Na primeira parte da última estrofe, Pinheiro confirma a singeleza de antigas canções de Cartola, ao dizer que "Pela poesia dos nomes de favela/ A vida por lá já foi mais bela/ Já foi bem melhor de se morar". Nos dois últimos versos de "Nomes de Favelas", um recado é dado: "Ou lá na favela a vida muda/ Ou todos os nomes (das favelas) vão mudar".

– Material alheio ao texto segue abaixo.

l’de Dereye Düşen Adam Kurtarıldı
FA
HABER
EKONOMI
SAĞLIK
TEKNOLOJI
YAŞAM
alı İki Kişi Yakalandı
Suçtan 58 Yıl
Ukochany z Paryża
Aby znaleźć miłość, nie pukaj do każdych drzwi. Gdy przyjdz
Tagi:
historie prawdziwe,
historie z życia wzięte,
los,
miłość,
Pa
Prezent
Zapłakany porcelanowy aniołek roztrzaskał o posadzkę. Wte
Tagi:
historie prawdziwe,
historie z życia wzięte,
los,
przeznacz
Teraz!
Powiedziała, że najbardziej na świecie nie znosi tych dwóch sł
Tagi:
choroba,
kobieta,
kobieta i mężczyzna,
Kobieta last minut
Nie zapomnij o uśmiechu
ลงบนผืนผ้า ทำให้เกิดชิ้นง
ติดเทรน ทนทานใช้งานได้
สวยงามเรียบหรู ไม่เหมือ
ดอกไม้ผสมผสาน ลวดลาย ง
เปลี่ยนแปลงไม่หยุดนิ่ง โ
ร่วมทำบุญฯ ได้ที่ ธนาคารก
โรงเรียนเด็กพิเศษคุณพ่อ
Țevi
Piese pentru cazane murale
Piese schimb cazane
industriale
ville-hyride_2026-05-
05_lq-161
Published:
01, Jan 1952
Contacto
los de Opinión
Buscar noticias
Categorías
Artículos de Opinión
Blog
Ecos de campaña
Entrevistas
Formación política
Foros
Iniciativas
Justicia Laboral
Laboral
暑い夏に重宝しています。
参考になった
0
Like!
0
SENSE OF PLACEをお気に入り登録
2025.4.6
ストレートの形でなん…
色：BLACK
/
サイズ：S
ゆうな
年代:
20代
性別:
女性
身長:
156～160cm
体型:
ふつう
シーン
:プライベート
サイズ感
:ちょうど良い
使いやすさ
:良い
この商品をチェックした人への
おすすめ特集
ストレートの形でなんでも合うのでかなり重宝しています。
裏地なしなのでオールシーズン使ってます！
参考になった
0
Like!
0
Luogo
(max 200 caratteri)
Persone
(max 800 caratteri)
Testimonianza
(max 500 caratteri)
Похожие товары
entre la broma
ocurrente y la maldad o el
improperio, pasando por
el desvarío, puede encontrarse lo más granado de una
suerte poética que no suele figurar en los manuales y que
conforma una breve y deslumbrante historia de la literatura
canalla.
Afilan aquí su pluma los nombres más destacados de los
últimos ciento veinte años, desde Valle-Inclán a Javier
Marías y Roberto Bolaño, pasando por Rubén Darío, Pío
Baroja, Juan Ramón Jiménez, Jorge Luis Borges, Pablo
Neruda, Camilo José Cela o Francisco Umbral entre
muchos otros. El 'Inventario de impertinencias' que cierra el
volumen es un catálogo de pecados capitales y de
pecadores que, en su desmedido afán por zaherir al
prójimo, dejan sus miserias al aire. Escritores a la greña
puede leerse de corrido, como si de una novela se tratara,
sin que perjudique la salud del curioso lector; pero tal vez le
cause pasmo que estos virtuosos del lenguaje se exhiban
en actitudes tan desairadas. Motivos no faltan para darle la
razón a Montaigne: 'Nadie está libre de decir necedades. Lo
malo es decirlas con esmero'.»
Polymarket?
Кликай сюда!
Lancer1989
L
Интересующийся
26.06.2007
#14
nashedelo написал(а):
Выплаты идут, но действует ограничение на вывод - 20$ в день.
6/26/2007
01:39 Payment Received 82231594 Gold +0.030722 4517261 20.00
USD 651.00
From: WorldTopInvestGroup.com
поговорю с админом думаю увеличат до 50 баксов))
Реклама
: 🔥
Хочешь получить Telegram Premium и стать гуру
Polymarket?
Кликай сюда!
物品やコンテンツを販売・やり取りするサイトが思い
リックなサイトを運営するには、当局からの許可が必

O mesmo recado é ainda mais explícito em "No dia em morro descer e não for carnaval", um samba do salgueirense Wilson das Neves. Nesse texto, o compositor fala em guerra civil, por meio de belas metáforas do universo que circunda a passagem de uma escola de samba pela passarela. Exemplo: "O tema do enredo vai ser a cidade partida/ No dia em que o coro comer na avenida/ Se o morro descer e não for carnaval".
No desfecho desse mesmo samba, uma chamada de atenção vem direta aos governantes: "Melhor é o poder devolver a esse povo a alegria/ Se não todo mundo vai sambar/ No dia que o morro descer e não for carnaval".
Saudade do lirismo de idos tempos. Saudade de Cartola, com "C" maiúsculo.